Subversive happiness is not quietist or passive. Berry has himself participated in sit-ins and protests and has penned his share of manifestos, but he doesn’t rest his hopes on these tactics. Indeed, happiness provides a very different motivation for our work than does optimism or pessimism. Happiness leads us to do good work because it is good; because it brings joy; because it deserves our attention and energy.

Whether our work leads to victory becomes irrelevant to us.
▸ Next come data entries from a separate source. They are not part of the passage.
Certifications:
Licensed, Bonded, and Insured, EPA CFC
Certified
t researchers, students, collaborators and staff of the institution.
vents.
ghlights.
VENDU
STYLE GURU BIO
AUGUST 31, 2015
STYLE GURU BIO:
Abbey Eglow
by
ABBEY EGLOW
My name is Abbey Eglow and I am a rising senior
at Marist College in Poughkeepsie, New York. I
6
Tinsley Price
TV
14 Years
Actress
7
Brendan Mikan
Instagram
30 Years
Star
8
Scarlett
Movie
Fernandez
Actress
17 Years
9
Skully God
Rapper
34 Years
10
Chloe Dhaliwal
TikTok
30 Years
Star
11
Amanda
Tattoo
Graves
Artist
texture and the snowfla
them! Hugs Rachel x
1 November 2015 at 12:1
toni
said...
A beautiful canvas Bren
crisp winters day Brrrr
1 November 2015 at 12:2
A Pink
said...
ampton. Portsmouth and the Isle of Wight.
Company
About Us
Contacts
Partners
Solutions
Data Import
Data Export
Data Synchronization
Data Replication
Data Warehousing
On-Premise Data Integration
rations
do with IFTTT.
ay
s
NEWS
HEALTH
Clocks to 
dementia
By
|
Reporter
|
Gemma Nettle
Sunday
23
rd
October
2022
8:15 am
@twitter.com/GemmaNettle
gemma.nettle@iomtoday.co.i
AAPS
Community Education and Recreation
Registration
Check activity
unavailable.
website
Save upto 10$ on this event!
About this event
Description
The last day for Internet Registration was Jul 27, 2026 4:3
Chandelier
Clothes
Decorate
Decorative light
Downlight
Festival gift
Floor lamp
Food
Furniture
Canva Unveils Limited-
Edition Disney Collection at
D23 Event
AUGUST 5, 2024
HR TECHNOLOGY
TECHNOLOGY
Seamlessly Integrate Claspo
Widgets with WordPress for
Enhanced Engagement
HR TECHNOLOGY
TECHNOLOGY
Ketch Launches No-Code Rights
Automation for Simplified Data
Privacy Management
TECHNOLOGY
This reminds me of the famous accounts of medieval craftsmen labouring over statuary which would stand hundreds of feet above them, and devoting as much attention to the backs of these statues as the faces. What Bilbro conveys to me – and which, I presume, is a main theme of Berry (though I better read him to be able to pontificate more!) is the sheer subversion – in the true, proper sense – of this stance on life. Reminds me too of a passage from “The Monks of Tibhirine: Faith, Love and Terror in Algeria”  by John W Kiser:

I also began to better understand why my exposure to the Trappist culture had a certain resonance for me. Simplicity is one reason. Doing less, not more, and doing those fewer things more intensely, are values in perpetual struggle in a world that is always offering more – more activities, more choices, more means of communication, things that distract and require decisions. Trappists have stripped their lives down to a simple triad of prayer, study and manual labour. They have made only one decision: to love and praise God in the  Trappist way

This monastic mission is a deeply subversive one. And it also reminded me of another recent read, Geoffrey Moorhouse’s , “Sun Dancing” about life on Skellig Michael, especially the story of the Culdee Aedh, whose extremism in the name of asceticism – which has disastrous results – is surely a manifestation of “winning” as a summum bonum  There are many many other examples – and perhaps this is an eternal human temptation rather than a specific feature of modernity – but it is one which the world of Likes and Retweets and Going Viral intensifies greatly.